Volleyballer des 1. SC Norderstedt steigen in die Bundesliga auf

11. Februar: In Norderstedt gibt es keine Gesamtschule. Die CDU-Mehrheit in der Stadtvertretung zieht einen an das Kultusministerium gestellten Antrag zurück. Für eine Gesamtschule solle eine bestehende Norderstedter Schule „nicht geopfert“ werden.
28. Februar: Norderstedts Volleyballer steigen in die Bundesliga auf. Der Jubel kennt nach dem 3:1-Sieg gegen Post SV Berlin keine Grenzen. Der Aufstieg des 1. SC Norderstedts steht bereits drei Spieltage vor Saisonabschluss fest.
25. April: Dort, wo eigentlich ein Großflughafen entstehen sollte, wird jetzt ein Naherholungszentrum geschaffen. Tausende von Laubbäumen werden zwischen Kaltenkirchen und Heidmoor gepflanzt – 600 Hektar Mischwald statt Flughafen.
24. Juni: Ein Schmuckstück soll der Marktplatz vor dem Norderstedter Rathaus werden.
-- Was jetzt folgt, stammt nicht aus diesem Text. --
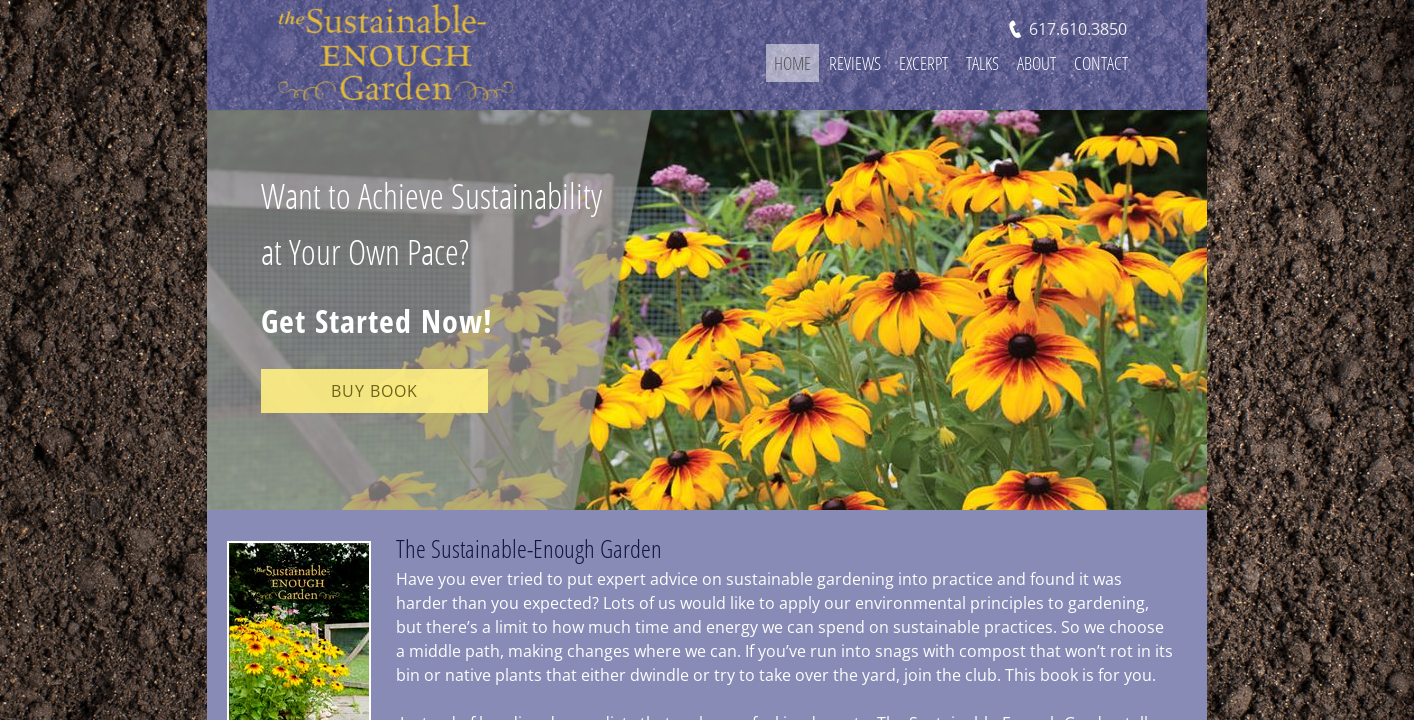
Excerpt (923, 63)
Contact (1101, 63)
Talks (982, 63)
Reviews (855, 63)
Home (792, 63)
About (1036, 63)
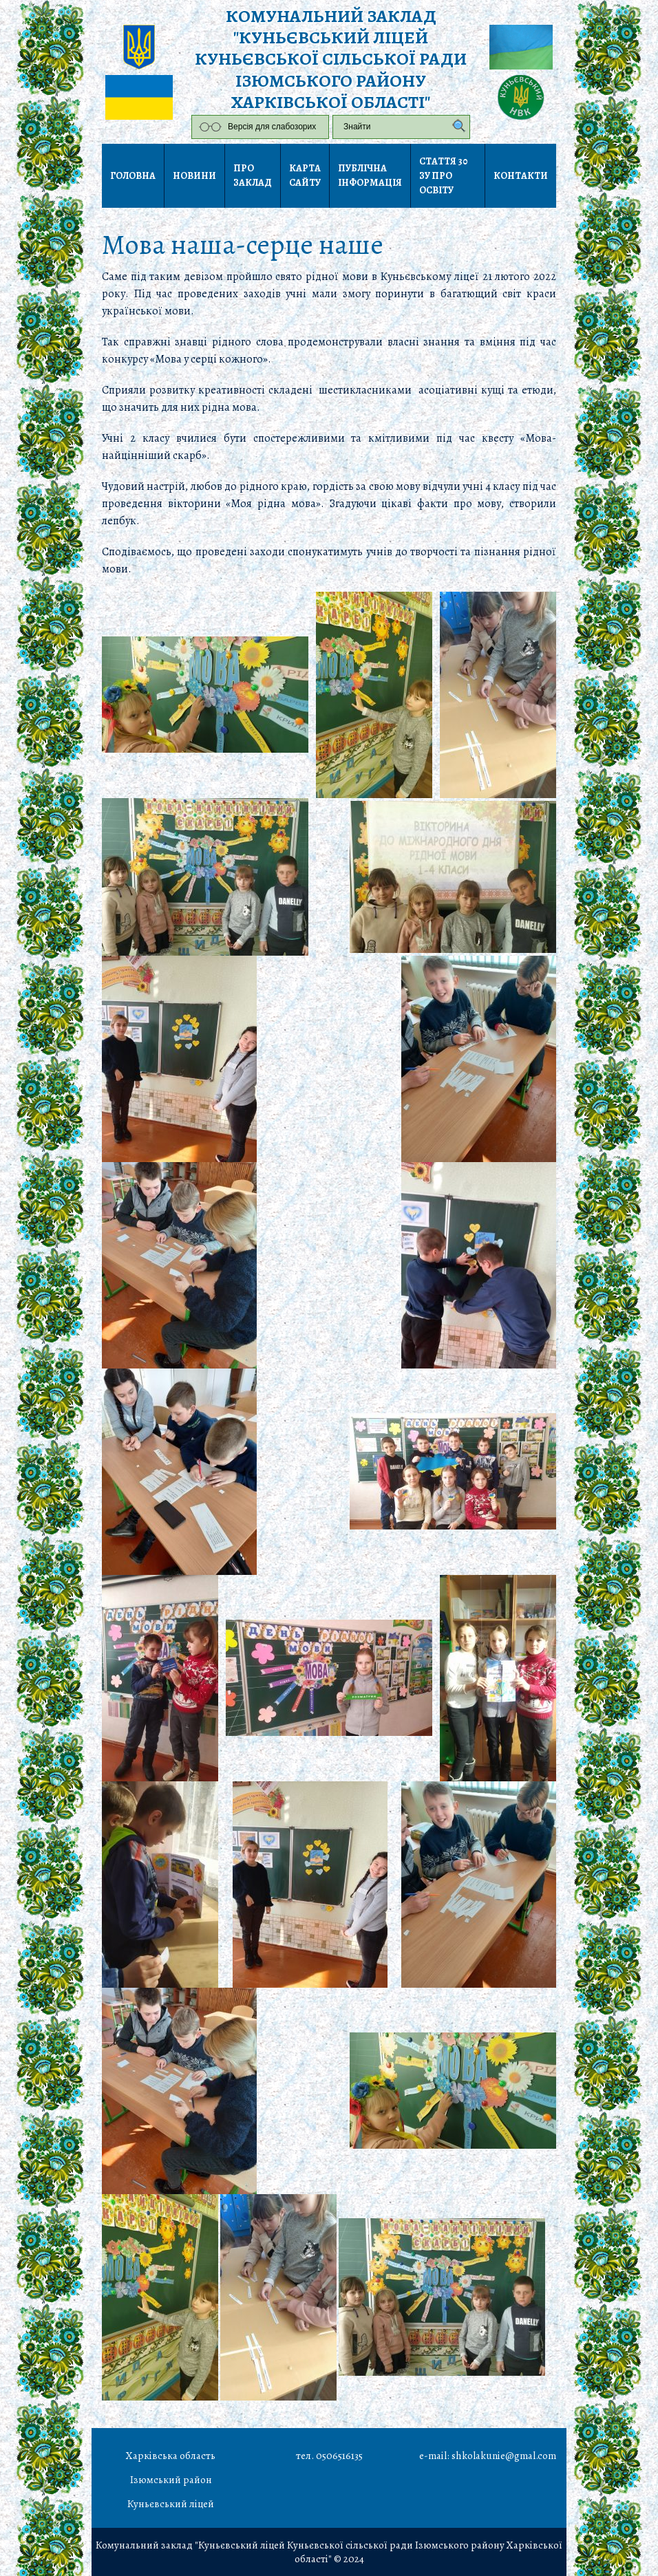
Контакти (521, 175)
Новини (194, 175)
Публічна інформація (370, 175)
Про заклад (252, 175)
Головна (133, 175)
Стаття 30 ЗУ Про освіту (443, 176)
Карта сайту (305, 175)
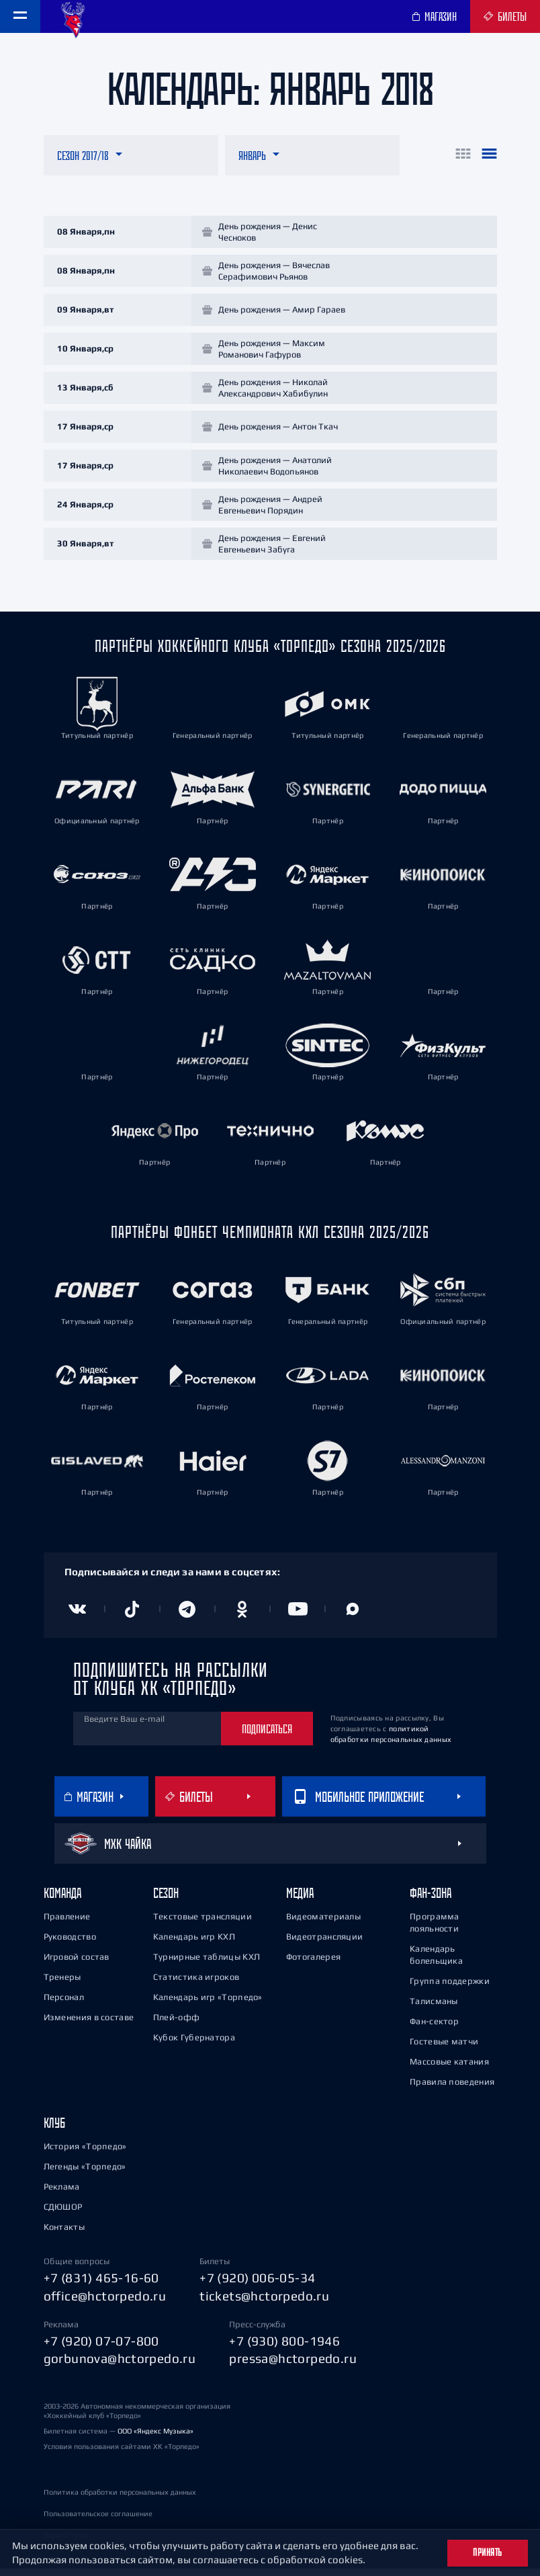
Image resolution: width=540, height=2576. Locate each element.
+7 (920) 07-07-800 (101, 2348)
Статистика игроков (196, 1985)
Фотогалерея (313, 1965)
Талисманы (434, 2009)
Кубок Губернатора (194, 2045)
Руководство (70, 1945)
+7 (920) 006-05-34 (257, 2285)
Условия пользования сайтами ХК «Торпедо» (121, 2454)
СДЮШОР (63, 2215)
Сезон (166, 1901)
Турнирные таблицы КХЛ (206, 1965)
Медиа (300, 1901)
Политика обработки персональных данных (120, 2499)
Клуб (54, 2130)
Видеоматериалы (323, 1924)
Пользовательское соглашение (98, 2521)
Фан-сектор (434, 2029)
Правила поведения (452, 2090)
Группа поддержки (450, 1989)
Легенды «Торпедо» (85, 2174)
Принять (487, 2552)
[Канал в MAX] (352, 1617)
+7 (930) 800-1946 (284, 2348)
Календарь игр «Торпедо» (208, 2005)
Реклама (62, 2195)
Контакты (64, 2235)
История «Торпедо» (85, 2154)
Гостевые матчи (444, 2049)
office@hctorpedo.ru (105, 2303)
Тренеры (62, 1985)
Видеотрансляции (324, 1945)
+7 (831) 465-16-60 (101, 2285)
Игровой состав (76, 1965)
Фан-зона (430, 1901)
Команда (62, 1901)
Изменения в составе (89, 2025)
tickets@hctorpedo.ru (264, 2303)
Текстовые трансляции (202, 1924)
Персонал (64, 2005)
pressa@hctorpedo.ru (293, 2365)
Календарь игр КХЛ (194, 1945)
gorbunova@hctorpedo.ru (120, 2365)
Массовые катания (449, 2070)
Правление (67, 1924)
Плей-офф (176, 2025)
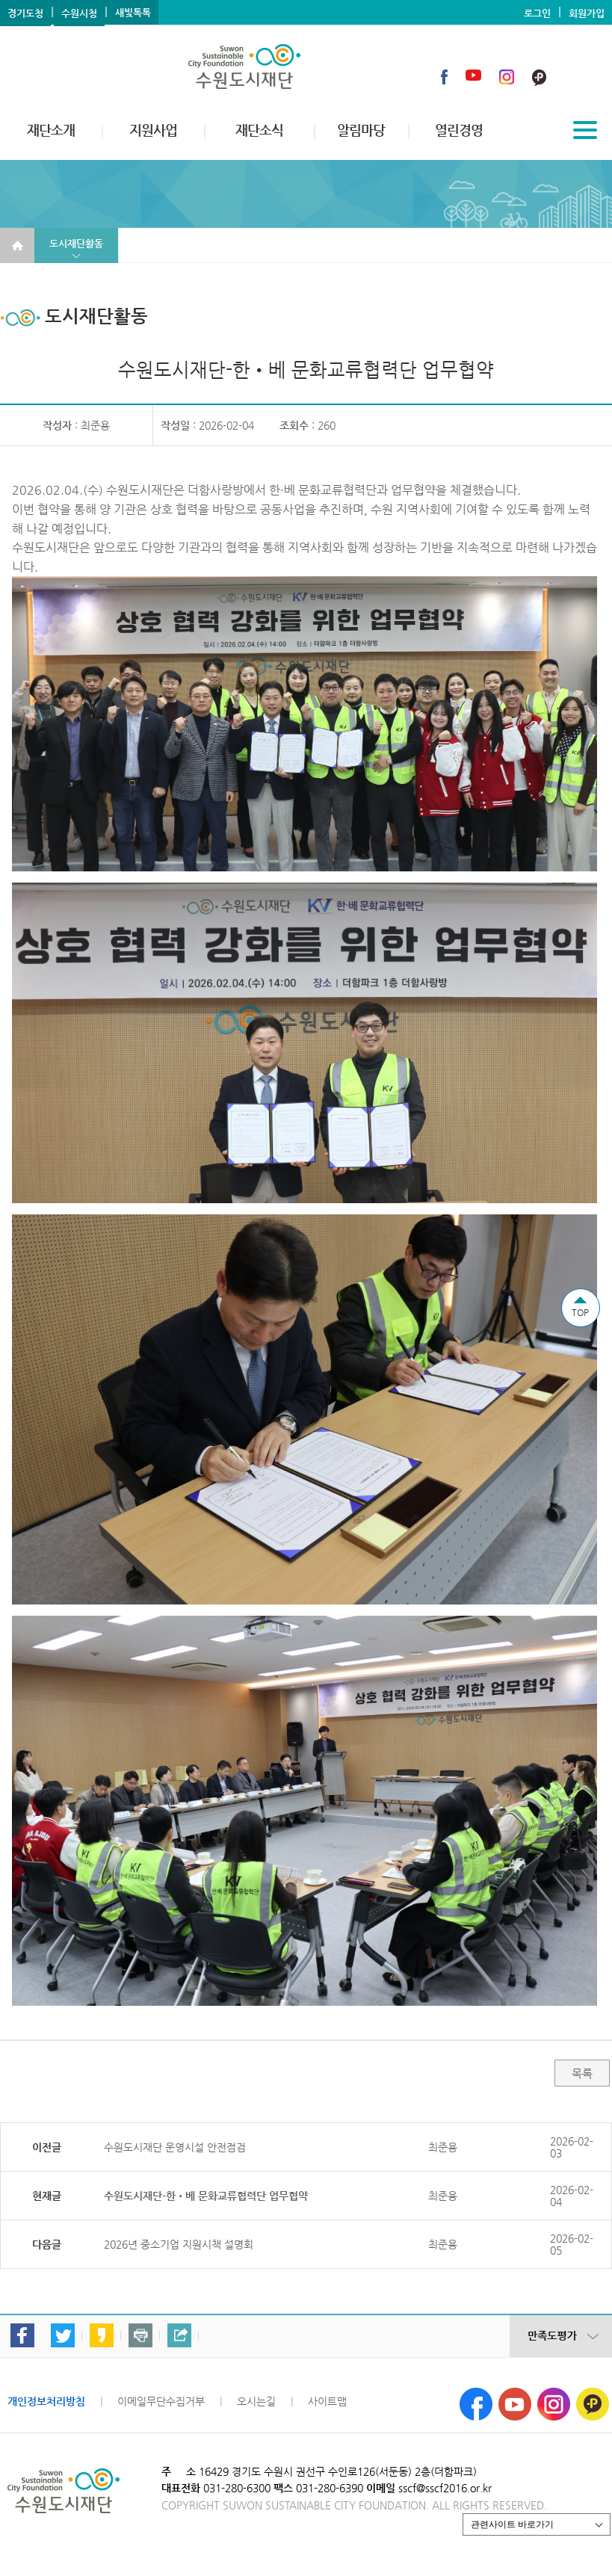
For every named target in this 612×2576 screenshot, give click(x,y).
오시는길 (256, 2401)
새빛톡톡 (133, 12)
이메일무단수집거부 (161, 2401)
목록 (582, 2073)
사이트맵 (327, 2401)
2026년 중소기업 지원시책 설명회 (178, 2244)
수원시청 (79, 13)
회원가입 (587, 13)
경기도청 (25, 13)
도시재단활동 (76, 243)
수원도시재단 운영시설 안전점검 (175, 2147)
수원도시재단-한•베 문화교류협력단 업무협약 (206, 2196)
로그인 (537, 13)
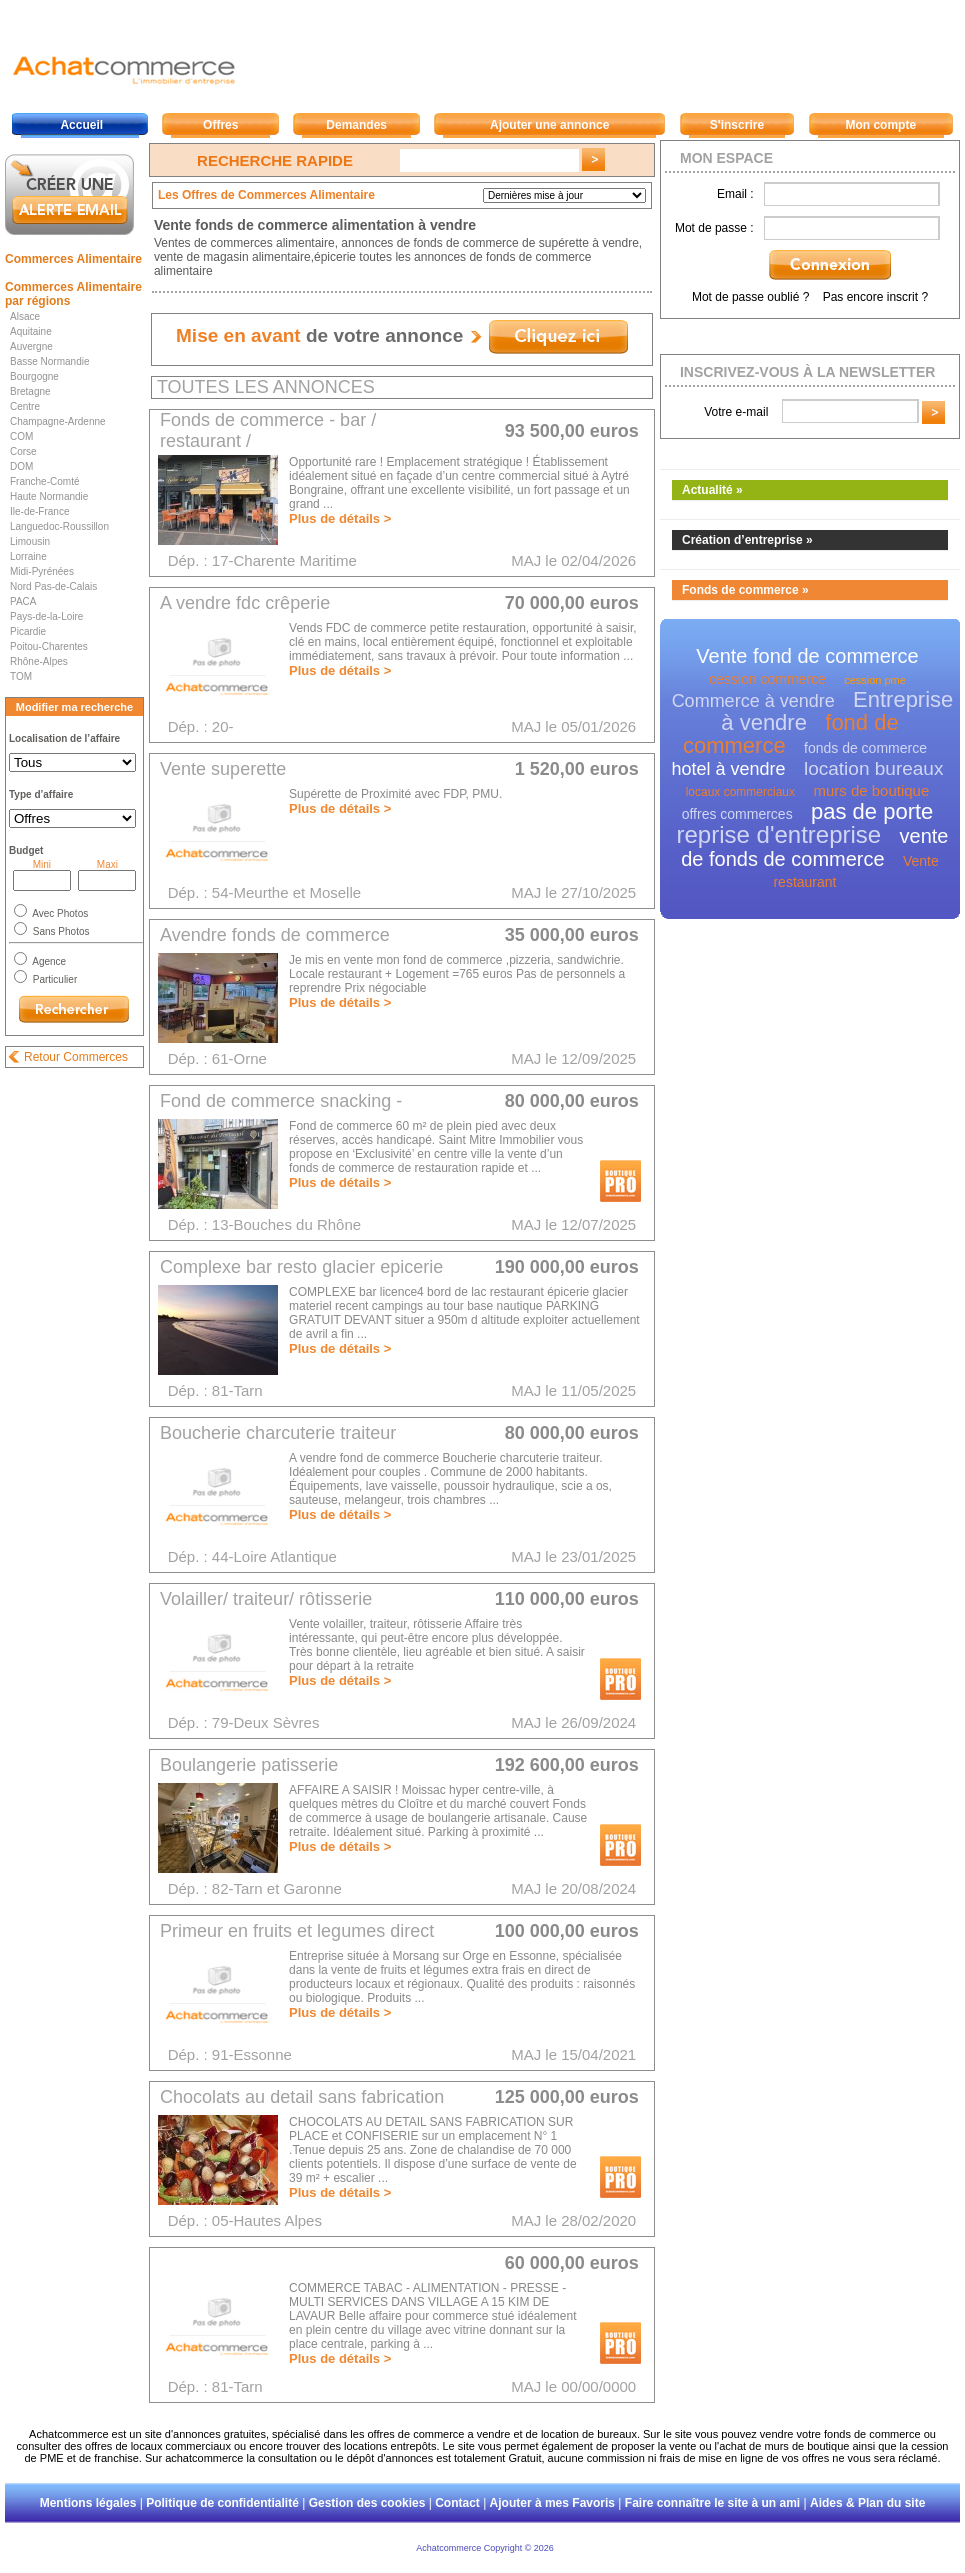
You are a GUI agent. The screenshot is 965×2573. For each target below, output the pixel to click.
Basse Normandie (49, 361)
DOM (21, 466)
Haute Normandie (49, 496)
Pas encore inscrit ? (875, 297)
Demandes (356, 125)
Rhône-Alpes (39, 661)
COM (21, 436)
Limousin (30, 541)
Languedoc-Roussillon (59, 526)
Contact (457, 2503)
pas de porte (872, 811)
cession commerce (767, 679)
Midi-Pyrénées (42, 571)
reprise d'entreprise (779, 834)
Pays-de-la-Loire (46, 616)
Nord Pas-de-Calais (53, 586)
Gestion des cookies (367, 2503)
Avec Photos (59, 913)
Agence (48, 961)
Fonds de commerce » (745, 590)
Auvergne (31, 346)
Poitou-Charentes (49, 646)
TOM (21, 676)
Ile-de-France (39, 511)
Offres (220, 125)
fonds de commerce (865, 748)
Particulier (53, 979)
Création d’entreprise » (747, 540)
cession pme (875, 680)
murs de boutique (871, 790)
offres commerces (737, 814)
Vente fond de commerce (807, 656)
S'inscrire (737, 125)
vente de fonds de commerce (814, 847)
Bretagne (30, 391)
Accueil (81, 125)
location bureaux (873, 768)
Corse (23, 451)
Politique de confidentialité (222, 2503)
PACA (23, 601)
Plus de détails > (340, 518)
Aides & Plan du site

Die Stadt stellt die Pläne vor: Ahornbäume rundherum, dreiarmige Kandelaber, ein sprudelnder Brunnen und Granitsteine der alten Ochsenzoller Straße – so soll der autofreie Platz schon bald aussehen.
26. August: Es geht wieder aufwärts mit den Segeberger Karl-May-Spielen. 120.000 Besucher sehen „Old Surehand“. Das sind 75.000 mehr als 1982. Deshalb soll es 1984 weitergehen, beschließt der Aufsichtsrat der Kalkberg GmbH.
14. November: Die Gemeinde Henstedt-Ulzburg macht dem prominenten Mitbürger Hein Timm ein besonderes Geschenk: Zu seinem 75. Geburtstag erhält der Weg an der Alsterquelle den Namen Hein-Timm-Weg.
30. November: Tierparkbesitzer Hubert Knöpke wird vom Vorwurf der fahrlässigen Körperverletzung freigesprochen: Ihn treffe keine Schuld, dass ein kleiner Junge im Februar 1982 von einem Löwen schwer verletzt wurde.

1984

Hickhack um den U-Bahn-Bau bis Norderstedt-Mitte

6. Januar: Henstedt-Ulzburg bekommt ein Bürgerhaus, aber kurz nach dem Richtfest droht die Dachkonstruktion einzustürzen. Sie muss heruntergerissen werden, weil sich die Zimmerei offenbar beim Einpassen von Dachbalken verrechnet hatte.
29. Februar: Echo-Echo, eine A-cappella-Gruppe aus Norderstedt, belegt mit ihrer ersten Platte „Nur dein Clown“ Platz eins in der ZDF-Hitparade. Mitglied ist auch Hans Werner „Lui“ Meyer, der heute zu den profiliertesten deutschen TV-Darstellern gehört. Die Gruppe tritt auch 2019 noch gelegentlich auf.
2. April: Von nun an erscheint die Norderstedter Zeitung in einem kleineren Format. Rund 20.000 Exemplare werden täglich gedruckt und dem Hamburger Abendblatt beigelegt. Bis dahin war die Norderstedter Zeitung dreimal pro Woche erschienen, in den Anfangsjahren nur einmal in der Woche.
5. Mai: Innenminister Karl-Eduard Claussen reist nach Norderstedt, um der Stadt den genehmigten Flächennutzungsplan zu übergeben.
30. Mai: Mit der Unterzeichnung des Vertrages zwischen Hamburg und Schleswig-Holstein ist es amtlich: Die U-Bahn kann von Garstedt bis Norderstedt- Mitte verlängert werden.
11. September: Holger Wochnowski vom 1. SC Norderstedt wird in Waiblingen Deutscher Meister im Zehnkampf bei den Mehrkampfmeisterschaften des Deutschen Turnerbundes.
1. November: Eröffnung der Moorbek-Passage an der Rathausallee.
8. November: Über dem Amtsgericht in Norderstedt-Mitte weht der Richtkranz. Im Februar 1986 sollen die Mitarbeiter einziehen und mit der Arbeit beginnen.
31. Dezember: In Zusammenarbeit mit einer Hamburger Firma stellt die Stadt Norderstedt an 38 Standorten Altpapier-Iglus auf.